**Data excerpts:**
== Segment start ==

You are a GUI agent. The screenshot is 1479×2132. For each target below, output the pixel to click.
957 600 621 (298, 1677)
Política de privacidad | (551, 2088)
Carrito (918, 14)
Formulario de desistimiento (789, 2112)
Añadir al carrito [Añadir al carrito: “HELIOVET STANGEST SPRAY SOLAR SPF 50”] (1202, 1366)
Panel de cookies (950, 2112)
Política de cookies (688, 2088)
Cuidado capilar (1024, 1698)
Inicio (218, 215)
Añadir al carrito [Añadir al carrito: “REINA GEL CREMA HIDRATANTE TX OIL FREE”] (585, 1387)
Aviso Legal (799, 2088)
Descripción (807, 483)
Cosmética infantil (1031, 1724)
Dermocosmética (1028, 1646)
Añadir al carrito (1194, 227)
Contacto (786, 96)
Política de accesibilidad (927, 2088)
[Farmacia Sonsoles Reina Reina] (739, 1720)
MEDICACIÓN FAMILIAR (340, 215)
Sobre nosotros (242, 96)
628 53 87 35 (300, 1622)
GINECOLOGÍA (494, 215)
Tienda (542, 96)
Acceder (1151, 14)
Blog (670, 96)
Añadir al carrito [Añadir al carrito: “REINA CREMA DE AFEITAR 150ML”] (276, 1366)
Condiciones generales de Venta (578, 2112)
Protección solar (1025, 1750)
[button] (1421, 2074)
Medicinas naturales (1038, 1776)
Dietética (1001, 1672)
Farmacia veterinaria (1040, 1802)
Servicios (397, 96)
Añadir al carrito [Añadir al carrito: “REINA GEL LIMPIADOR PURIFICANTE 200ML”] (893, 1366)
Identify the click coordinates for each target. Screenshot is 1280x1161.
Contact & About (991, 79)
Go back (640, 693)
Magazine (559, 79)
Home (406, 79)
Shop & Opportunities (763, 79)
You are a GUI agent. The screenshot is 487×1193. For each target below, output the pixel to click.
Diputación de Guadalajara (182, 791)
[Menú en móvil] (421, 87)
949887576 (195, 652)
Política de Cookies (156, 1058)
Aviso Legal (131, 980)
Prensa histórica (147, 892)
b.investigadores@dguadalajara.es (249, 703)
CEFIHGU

== Segment end ==

**Work item:** Each line from the top of the records above through the line containing "Inicio (218, 215)" needs to be transcribed exactly, and no line after it.

**Response to this task:**
You are a GUI agent. The screenshot is 1479×2132. For each target below, output the pixel to click.
957 600 621 (298, 1677)
Política de privacidad | (551, 2088)
Carrito (918, 14)
Formulario de desistimiento (789, 2112)
Añadir al carrito [Añadir al carrito: “HELIOVET STANGEST SPRAY SOLAR SPF 50”] (1202, 1366)
Panel de cookies (950, 2112)
Política de cookies (688, 2088)
Cuidado capilar (1024, 1698)
Inicio (218, 215)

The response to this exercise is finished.